Cannibals gotta eat, too.
In the near-future, where it seems like the rest of the world is either on the brink of self-destruction, or already there, lies an odd area outside of Texas where there are no rules, laws, or jurisdictions whatsoever. And in that case, that means anything goes, where anyone can do whatever it is that they have to do to survive. It’s surely not the easiest place for anyone out there, and especially not a small, seemingly innocent girl by the name of Arlen (Suki Waterhouse), who just gets dropped in the air, only to then lose an arm and leg, very shortly afterwards. Why though? Oh, because there’s cannibals lurking just about everywhere you look in this awful wasteland and it’s up to Arlen herself to not just stay away from these terrible folks, but not become one of them herself. And while there, she meets someone named Miami (Jason Momoa), a Cuban who may look like a sinister and mean son-of-a-bitch, but in reality, just wants his daughter back – the same daughter that Arlen has in her company with good reason.
In a post-apocalyptic world where human flesh is desired, don’t worry, supermodels survive.
The Bad Batch isn’t so much of a mess, as much as it’s just a simple, pretty ordinary movie that strains to be something strange, odd, weird, and hella different, but in reality, is just like many other Mad Max rip-offs ever made in the past few decades. It’s grimy, hot, dirty, mean, grotesque, weird, and packed with a whole lot of wide, sweeping shots of the desert, but there’s one key ingredient missing: Excitement. See, without any of that, you just have an ordinary, everyday thriller that longs to be something way different and out-of-this-world, but ultimately, is just so slow and boring that it feels like it’s being made-up on the spot, but without all that much time, thought, rhyme, or reason of why everything’s playing out the way it is.

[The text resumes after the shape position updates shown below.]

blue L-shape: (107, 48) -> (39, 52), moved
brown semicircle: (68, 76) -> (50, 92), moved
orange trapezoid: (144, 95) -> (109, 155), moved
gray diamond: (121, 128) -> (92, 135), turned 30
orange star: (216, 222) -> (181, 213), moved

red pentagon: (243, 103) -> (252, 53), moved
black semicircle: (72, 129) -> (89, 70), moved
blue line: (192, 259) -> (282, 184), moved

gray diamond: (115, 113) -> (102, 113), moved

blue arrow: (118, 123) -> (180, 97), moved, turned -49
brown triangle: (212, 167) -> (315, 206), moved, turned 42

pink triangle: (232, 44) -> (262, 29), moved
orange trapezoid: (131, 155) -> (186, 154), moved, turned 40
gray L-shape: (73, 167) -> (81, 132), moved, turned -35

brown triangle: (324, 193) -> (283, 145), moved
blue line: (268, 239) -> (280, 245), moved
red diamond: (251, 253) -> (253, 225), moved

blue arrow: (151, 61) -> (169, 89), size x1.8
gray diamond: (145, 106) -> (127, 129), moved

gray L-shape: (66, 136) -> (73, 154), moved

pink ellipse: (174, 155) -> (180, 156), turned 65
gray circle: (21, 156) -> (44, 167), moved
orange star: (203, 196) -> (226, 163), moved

Okay, so yeah, maybe it’s a bit of a mess.
But still, the Bad Batch isn’t as bad as people have been making it out to be; if anything, it’s just a two-hour-long movie that feels longer and probably could have been cut by at least 30-to-40-minutes and no one would have been the wiser. Of course, you’ve got to give it to writer/director Ana Lily Amirpour who, after achieving some surprising success with A Girl Walks Home Alone at Night, seems to have gotten total and complete creative-control with this here, for better and for worse. It’s nice that she was willing to make such an impact with her equally odd and strange debut, but whereas that movie seemed like it had somewhere to go, even while it was making itself up as it went along, this one seems like she doesn’t really have the slightest clue of where she wants it to go.
Then again, you can’t totally blame her. Not only does Amirpour have a bigger budget this time, but she’s got a bigger cast, scope, and yes, way more toys to play around with. In that sense, then Amirpour makes it worth her while; the movie looks muggy and disgusting, but deservedly so, as if it may have been taking place on the outskirts of Thunderdome, but still seeming like it’s own place. If there’s anything that Amirpour achieves here, it’s a nice general sense of the world that she’s created and the characters she’s given us to help make sense of this messed-up, sickening and twisted world.

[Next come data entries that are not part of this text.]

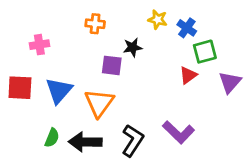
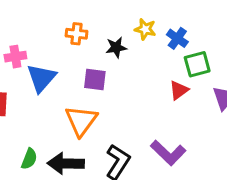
black star: (133, 47) -> (116, 47), moved
blue triangle: (59, 90) -> (41, 78), moved

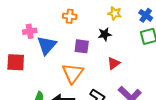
blue cross: (177, 38) -> (146, 15), moved
black star: (116, 47) -> (105, 34), moved
red triangle: (179, 90) -> (114, 63), moved

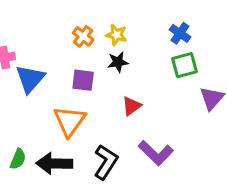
yellow star: (115, 13) -> (116, 35), moved
orange cross: (70, 16) -> (83, 36), moved, turned 32

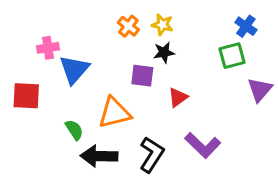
blue cross: (180, 33) -> (246, 26), moved
purple square: (83, 80) -> (142, 76), moved
orange triangle: (69, 121) -> (114, 113), turned 40
green semicircle: (18, 159) -> (74, 130), moved, turned -55

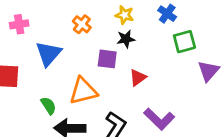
orange cross: (128, 26) -> (82, 24), moved
blue cross: (246, 26) -> (167, 14), moved
pink cross: (48, 48) -> (19, 24), moved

I don’t know, Suki. May be a little too much man to handle.
That said, it does take awhile to get through it all which, ultimately, keeps the Bad Batch from fully getting off the ground. And it’s not even that it’s a terribly boring movie – there are some nice bits of tension that seem to work themselves out, the more drawn-out they are – it’s just that it takes so long to actually get going to where it needs to get going. There’s not much of a story to begin with, but then again, there wasn’t much of one with Amirpour’s debut; that movie had the benefit of going down certain weird and crazy avenues, while definitely random, made the movie all the more interesting to watch.
The Bad Batch doesn’t quite know where it wants to go, or what it’s actually interested in and therefore, it makes it harder for us, the audience, to get all that interested, either.

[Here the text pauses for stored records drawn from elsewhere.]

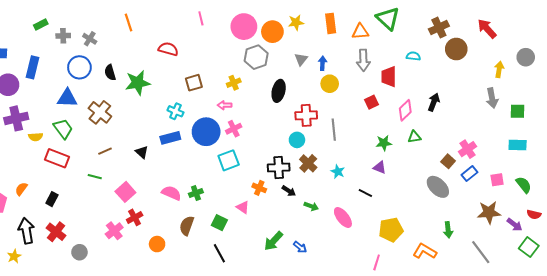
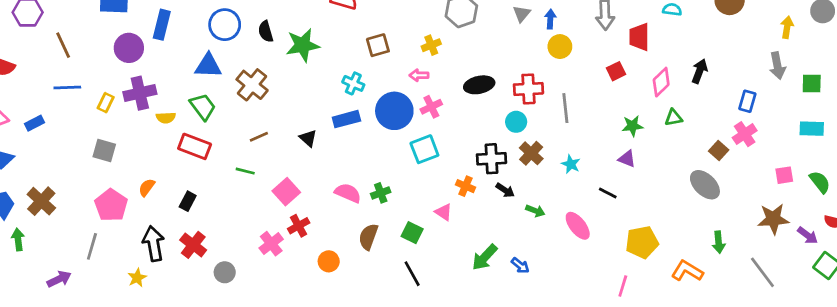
black ellipse: (279, 91) -> (479, 85), moved, turned 65
blue rectangle: (470, 174) -> (747, 101), moved, turned -35

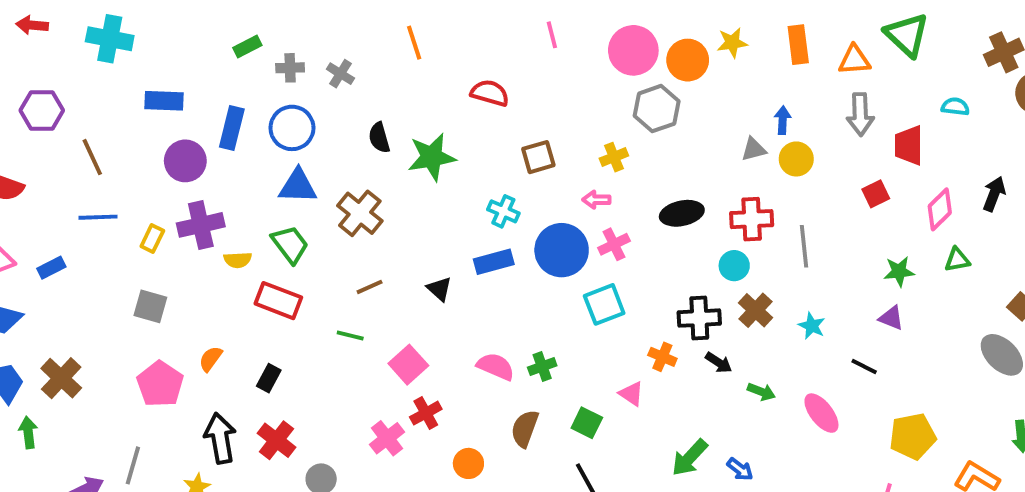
gray triangle: (522, 14) -> (754, 149), moved, turned 36
blue circle: (225, 25) -> (292, 128), moved
gray line: (92, 246) -> (133, 465), moved

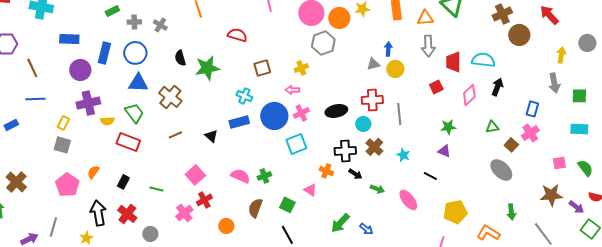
cyan semicircle: (955, 107) -> (483, 60), moved, size x1.6
black ellipse: (682, 213) -> (336, 111), moved
yellow rectangle: (152, 238) -> (63, 123), moved
green triangle: (957, 260) -> (492, 127), moved
green line: (350, 335) -> (156, 189), moved

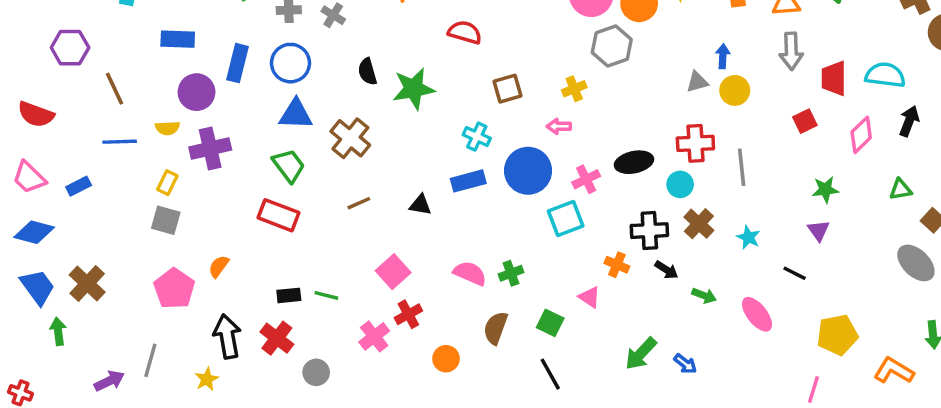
pink cross: (301, 113) -> (586, 179), moved
yellow semicircle: (107, 121) -> (167, 128), moved
black triangle: (211, 136) -> (420, 205), turned -32
purple triangle: (444, 151) -> (819, 231), turned 32
black rectangle: (123, 182) -> (289, 295), moved, turned 56

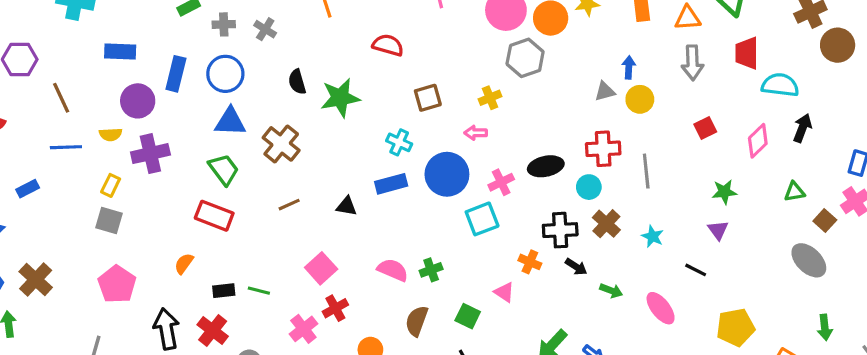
red trapezoid: (834, 78) -> (747, 53), moved
orange semicircle: (219, 266) -> (184, 264), moved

And it’s a shame, too, because Amirpour shows that she’s capable of handling a bigger-budget, with a bigger-cast and scope, it’s just that her story isn’t totally there. Had at least 15 minutes of the pauses and silences been cut-out, the Bad Batch would have been a tighter, much more compelling ride through this deserted wasteland. But as it stands, it’s just way too long, without all that much of a direction in sight.
Unlike, of course, any of the Mad Max‘s. Sorry, Ana Lily. Next time, I can feel it.
Consensus: With a bigger-budget and names, the Bad Batch shows Amirpour can handle more on her plate, except nail down tone, story, and well, pacing. Aka, the essentials for making a solid, exciting and relatively compelling thriller.